I figured out what was actually happening in “Nicoli’s Birthday” almost instantly, but if I was going to rate the entire book on this one tale it would still earn a solid 3.5 stars. The premise is intriguing and Nicoli’s personality was so vividly written that at times I almost felt as though he was standing in front of me.

By far my favorite entry is “A Lifetime Until Dawn.” Memories can hold an incredibly powerful hold on our minds, and the narrator’s flashback to the most pivotal moment in his life was extremely well written. While I learned everything about his journey that I needed to know, I would have loved to see “A Lifetime Until Dawn” expanded into a novella. This is the kind of protagonist whose inner life is so nuanced that one day wading around his thoughts could provide fodder for a trilogy.

To be honest, I had to read “Saturday’s Crossroad” a second time before I truly understood what was going on. Rick’s understanding of his life does not always correspond to what is truly going on, and it is in this gap that Mr. Roloff’s writing truly shines. Even though I had serious ethical issues with the choices he makes, Rick ends up being the most memorable character of them all. He is far from a perfect person, but I ended up deeply sympathizing with his plight even though he isn’t someone I’d necessarily befriend in real life.

“God and the Devil” deserves to be read at least twice as well. Once again I wished it could have been expanded into a novella or full-length novel, but I truly enjoyed diving into this improbable interview with the most feared spirit in Christendom. I was especially interested in this tale as someone who has studied some of the apocryphal books that were once considered for inclusion in the Bible.
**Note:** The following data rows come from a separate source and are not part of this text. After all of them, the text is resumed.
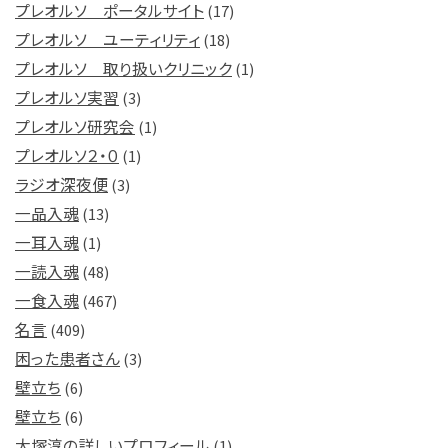
プレオルソ ポータルサイト
(17)
プレオルソ ユーティリティ
(18)
プレオルソ 取り扱いクリニック
(1)
プレオルソ実習
(3)
プレオルソ研究会
(1)
プレオルソ２・０
(1)
ラジオ深夜便
(3)
一品入魂
(13)
一耳入魂
(1)
一読入魂
(48)
一食入魂
(467)
名言
(409)
困った患者さん
(3)
壁立ち
(6)
壁立ち
(6)
大塚淳の詳しいプロフィール
(1)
In no way is Mr. Roloff sacrilegious in this text, but it was interesting to note the similarities between “God and the Devil” and the stories people circulate about any religion that may or may not actually be believed by the followers of that faith.

I did have some trouble determining if this collection was supposed to be set in contemporary or historical times. My best guess is that they all took place within the last 20 years, but due to the lack of references to technology or current events I’m not 100% sure that this is what the author actually intended his audience to assume. The lack of clarity on this issue had little impact on how much I enjoyed Mr. Roloff’s, work, though.

Short Stories for the Hopeful and the Weary is my first introduction to Mr. Roloff’s work, and if it is any indication of his writing style I hope to hear more from him again very soon. This is a great choice for readers who relish mysteries that don’t give up their secrets easily, and I would highly recommend it to anyone in the mood to be temporarily stumped.